The compilation eventually finishes, and when I attempt to launch the svtyper software to see if it is working, I again see the same print error:

$ bin/svtyper
Traceback (most recent call last):
  File "bin/svtyper", line 11, in <module>
    load_entry_point('svtyper==0.7.1', 'console_scripts', 'svtyper')()
  File "/net/gs/vol3/software/modules-sw/python/3.7.7/Linux/CentOS7/x86_64/lib/python3.7/site-packages/pkg_resources/__init__.py", line 489, in load_entry_point
    return get_distribution(dist).load_entry_point(group, name)
  File "/net/gs/vol3/software/modules-sw/python/3.7.7/Linux/CentOS7/x86_64/lib/python3.7/site-packages/pkg_resources/__init__.py", line 2852, in load_entry_point
    return ep.load()
  File "/net/gs/vol3/software/modules-sw/python/3.7.7/Linux/CentOS7/x86_64/lib/python3.7/site-packages/pkg_resources/__init__.py", line 2443, in load
    return self.resolve()
  File "/net/gs/vol3/software/modules-sw/python/3.7.7/Linux/CentOS7/x86_64/lib/python3.7/site-packages/pkg_resources/__init__.py", line 2449, in resolve
    module = __import__(self.module_name, fromlist=['__name__'], level=0)
  File "<frozen importlib._bootstrap>", line 983, in _find_and_load
  File "<frozen importlib._bootstrap>", line 963, in _find_and_load_unlocked
  File "<frozen importlib._bootstrap>", line 906, in _find_spec
  File "<frozen importlib._bootstrap_external>", line 1280, in find_spec
  File "<frozen importlib._bootstrap_external>", line 1254, in _get_spec
  File "<frozen importlib._bootstrap_external>", line 1235, in _legacy_get_spec
  File "<frozen importlib._bootstrap>", line 441, in spec_from_loader
  File "<frozen importlib._bootstrap_external>", line 594, in spec_from_file_location
  File "/net/gs/vol3/software/modules-sw-python/3.7.7/svtyper/09152020/Linux/CentOS7/x86_64/lib/python3.7/site-packages/svtyper-0.7.1-py3.7.egg/svtyper/classic.py", line 416
    print '--------------------------'
                                     ^
SyntaxError: Missing parentheses in call to 'print'. Did you mean print('--------------------------')?

This is with Python 3.7.7 on CentOS 7.

rsolano1-uw commented 3 years ago

I figured out the problem. svtyper needs Python 2.7.X to build, but provides dependencies that, by default, want python 3.X to build. To work around this I had to manually build Python 2.7.X versions of the following: numpy scipy pysam toolz

And then load them into my environment and re-run the svtyper setup, which then completed and I was able to run svtyper --help successfully.

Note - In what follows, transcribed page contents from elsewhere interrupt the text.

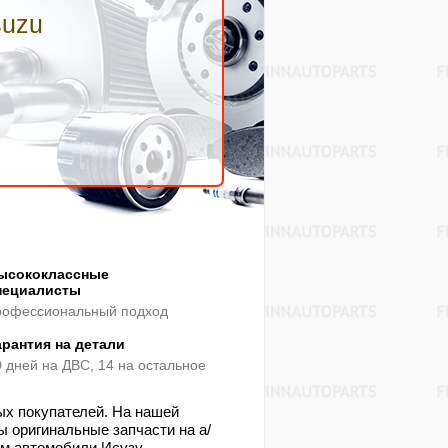
suzu
ысококлассные
пециалисты
рофессиональный подход
арантия на детали
0 дней на ДВС, 14 на остальное
ых покупателей. На нашей
ы оригинальные запчасти на а/
м автомобили Исузу,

yqlan commented 3 months ago

I figured out the problem. svtyper needs Python 2.7.X to build, but provides dependencies that, by default, want python 3.X to build. To work around this I had to manually build Python 2.7.X versions of the following: numpy scipy pysam toolz

And then load them into my environment and re-run the svtyper setup, which then completed and I was able to run svtyper --help successfully.

Hi @rsolano1-uw , would you please elaborate how you did that?